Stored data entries
________________________
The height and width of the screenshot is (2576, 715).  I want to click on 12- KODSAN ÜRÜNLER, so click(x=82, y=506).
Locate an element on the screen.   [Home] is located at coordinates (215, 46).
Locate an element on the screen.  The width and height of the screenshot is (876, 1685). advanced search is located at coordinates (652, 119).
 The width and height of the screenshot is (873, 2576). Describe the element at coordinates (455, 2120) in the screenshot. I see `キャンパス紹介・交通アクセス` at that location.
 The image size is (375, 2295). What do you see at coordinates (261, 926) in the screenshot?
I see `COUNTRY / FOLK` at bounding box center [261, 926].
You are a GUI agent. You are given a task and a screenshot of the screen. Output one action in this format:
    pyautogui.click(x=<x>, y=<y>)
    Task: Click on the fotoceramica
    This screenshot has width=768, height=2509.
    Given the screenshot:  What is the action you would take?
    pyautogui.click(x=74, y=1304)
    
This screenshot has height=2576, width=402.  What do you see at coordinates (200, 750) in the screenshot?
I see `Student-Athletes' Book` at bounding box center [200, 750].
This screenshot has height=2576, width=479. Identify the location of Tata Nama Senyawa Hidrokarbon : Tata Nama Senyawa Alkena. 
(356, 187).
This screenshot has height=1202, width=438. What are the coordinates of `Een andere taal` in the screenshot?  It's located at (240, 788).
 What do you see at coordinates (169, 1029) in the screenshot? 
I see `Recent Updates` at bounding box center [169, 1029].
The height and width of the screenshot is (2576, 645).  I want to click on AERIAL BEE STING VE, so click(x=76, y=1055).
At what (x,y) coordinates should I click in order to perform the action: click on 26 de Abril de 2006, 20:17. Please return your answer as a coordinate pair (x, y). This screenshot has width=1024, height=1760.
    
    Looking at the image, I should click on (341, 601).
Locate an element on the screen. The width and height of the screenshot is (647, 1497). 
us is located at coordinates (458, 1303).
________________________
Task prompt:
Transcribe every record exactly, keeping each line as it is.

Reply:
The height and width of the screenshot is (2576, 715).  I want to click on 12- KODSAN ÜRÜNLER, so click(x=82, y=506).
Locate an element on the screen.   [Home] is located at coordinates (215, 46).
Locate an element on the screen.  The width and height of the screenshot is (876, 1685). advanced search is located at coordinates (652, 119).
 The width and height of the screenshot is (873, 2576). Describe the element at coordinates (455, 2120) in the screenshot. I see `キャンパス紹介・交通アクセス` at that location.
 The image size is (375, 2295). What do you see at coordinates (261, 926) in the screenshot?
I see `COUNTRY / FOLK` at bounding box center [261, 926].
You are a GUI agent. You are given a task and a screenshot of the screen. Output one action in this format:
    pyautogui.click(x=<x>, y=<y>)
    Task: Click on the fotoceramica
    This screenshot has width=768, height=2509.
    Given the screenshot:  What is the action you would take?
    pyautogui.click(x=74, y=1304)
    
This screenshot has height=2576, width=402.  What do you see at coordinates (200, 750) in the screenshot?
I see `Student-Athletes' Book` at bounding box center [200, 750].
This screenshot has height=2576, width=479. Identify the location of Tata Nama Senyawa Hidrokarbon : Tata Nama Senyawa Alkena. 
(356, 187).
This screenshot has height=1202, width=438. What are the coordinates of `Een andere taal` in the screenshot?  It's located at (240, 788).
 What do you see at coordinates (169, 1029) in the screenshot? 
I see `Recent Updates` at bounding box center [169, 1029].
The height and width of the screenshot is (2576, 645).  I want to click on AERIAL BEE STING VE, so click(x=76, y=1055).
At what (x,y) coordinates should I click in order to perform the action: click on 26 de Abril de 2006, 20:17. Please return your answer as a coordinate pair (x, y). This screenshot has width=1024, height=1760.
    
    Looking at the image, I should click on (341, 601).
Locate an element on the screen. The width and height of the screenshot is (647, 1497). 
us is located at coordinates (458, 1303).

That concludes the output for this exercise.